The datom Model: Code in Git, Data in Cloud
Source:vignettes/design-datom-model.Rmd
design-datom-model.RmdCompanion to: First Extract. Read this when you want to understand why datom split storage in two.
The single design decision that shapes everything else in datom is this: metadata and data live in different places, and that’s intentional.
This article explains the split, the consequences that fall out of it, and the properties you get for free when you accept it.
The split
+------------------------+ +-------------------------+
| Git repository | | Object store |
| | | |
| manifest.json | | dm/ |
| metadata.json | | a8ee7a31.parquet |
| version_history.json | ----> | 5c1a3f7b.parquet |
| project.yaml | refers | ex/ |
| | to | f44910b5.parquet |
| (everything text, | | |
| diffable, reviewable)| | (parquet bytes only, |
| | | keyed by SHA) |
+------------------------+ +-------------------------+
Metadata – the catalog of what tables exist, what their current and historical versions are, and where the bytes live – goes in a git repository. It’s small, text-based, diffable, reviewable, and protected by all the access controls and audit machinery your organization already has around git.
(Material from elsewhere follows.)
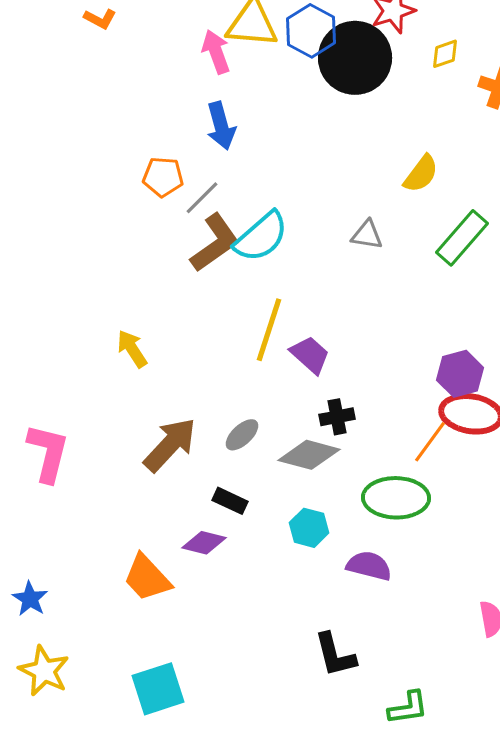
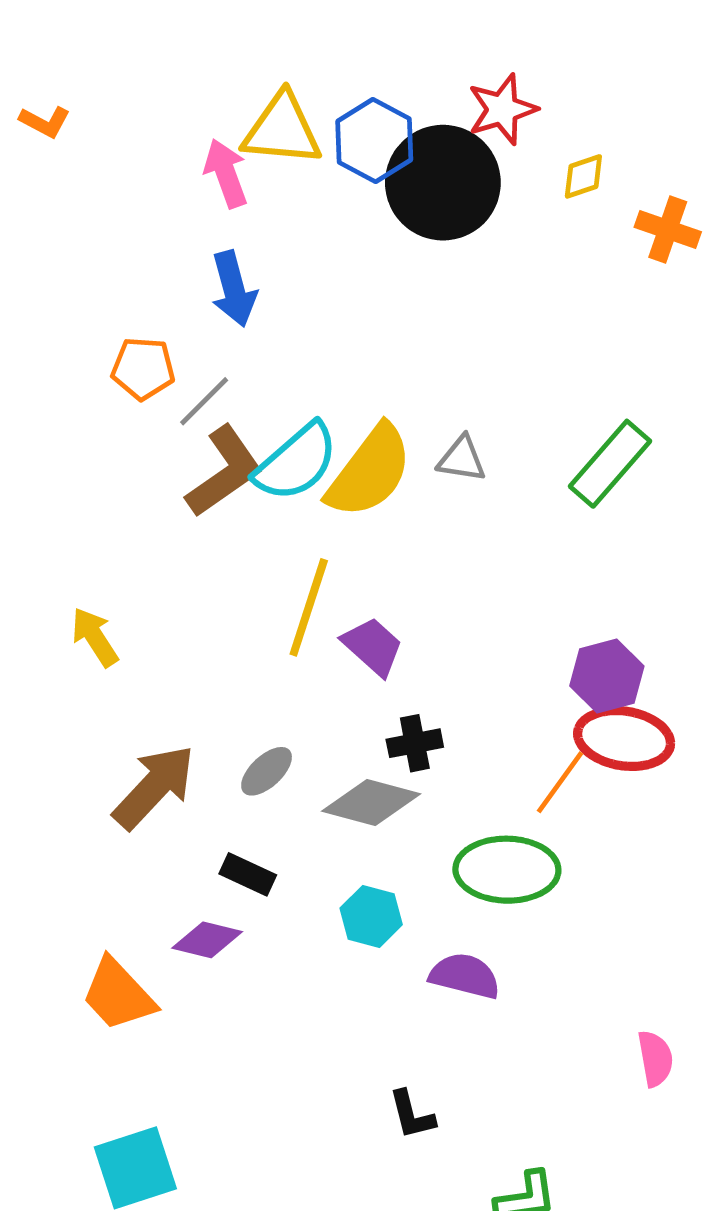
yellow semicircle: (421, 174) -> (370, 472), moved, size x1.6
black L-shape: (335, 655) -> (412, 1115), size x0.7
Data – the parquet bytes themselves – goes in an object store. Each parquet file is named by a SHA of its content. The git repo never holds data; it only holds pointers to data.
This is not a storage optimization. It’s an information-architecture choice with downstream consequences.
Property 1: Immutability is automatic
Parquet files are addressed by SHA of their content. Two consequences fall out:
- Writing the same data twice produces the same filename. The second upload is either a no-op or a harmless overwrite of identical bytes.
- Different data produces a different filename. A new version never overwrites an old one; both files coexist in the store.
You don’t have to remember to copy old files before overwriting them.
The file system makes overwriting impossible by construction.
The history your datom_history() call shows is real – those
parquet files are still in the store.
Property 2: The metadata is reviewable like code
Because metadata lives in git, every change to a project’s catalog is a commit. That means:
-
git logshows the history of every table. -
git blametells you whichdatom_write()introduced a specific version. - Pull requests, branch protection, and code review apply to data changes the same way they apply to code changes.
- Restoring a project to “the way it was on March 15” is
git checkout, no special tooling.
If you’ve ever debugged a missing column by reading commit messages, you already understand why this matters.
Property 3: Readers don’t need write access
The split lets datom support two roles cleanly:
- Data developers push to git and write to the object store.
- Data readers pull from git (or, in many real workflows, just read the object store directly through the cached manifest) and read from the object store.
Readers never need write credentials. A statistician with read-only S3 access can reproduce any historical analysis – the metadata they need is already on the data side, cached when the developer wrote.
Property 4: Storage is swappable
Because datom only knows the address of data through the
metadata, not the bytes themselves, the storage backend is a
substitution point. datom_store_local() puts parquet on a
directory; datom_store_s3() puts parquet on S3; future
backends (GCS, Azure Blob, etc.) drop in without touching how versions
are computed or how history is recorded.
What does not swap is git. The metadata still goes to a git remote, always.
What stays in the metadata
A datom project’s git repository holds, per table:
-
metadata.json– the current state (current data SHA, table type, size, parents). -
version_history.json– an append-only log of every version ever written. - A
manifest.jsonat the project root summarizing all tables.
It does not hold the data, and it never will. The
.gitignore in a new project explicitly excludes parquet,
csv, and other data formats so nobody can commit them by accident.
What this isn’t
datom is not a content-addressed blob store like git-LFS or
DVC. The key difference: datom’s metadata is a structured, queryable
catalog – not opaque pointer files in your repo. You ask
datom_history(conn, "dm") and you get a data frame, not a
git log of .dvc files. The metadata is
designed to be read by code, not just by humans.
datom is also not a database. It has no query engine, no ACID transactions across tables, no joins. It is a content-addressed catalog of immutable parquet files, and it’s deliberately not more than that.
Where this leads
Once you accept “metadata in git, data in object store,” several other datom design choices stop looking arbitrary:
- The two-repo split (governance vs. project) – see Two Repositories: Governance vs. Data.
- The
ref.jsonindirection layer – seeref.jsonand Always-Migration-Ready Storage. - The two-flavor SHA scheme (data SHA + metadata SHA) – see Version SHAs: Data SHA vs. Metadata SHA.
Each is a direct consequence of the split, applied to a specific problem. None of them stand on their own.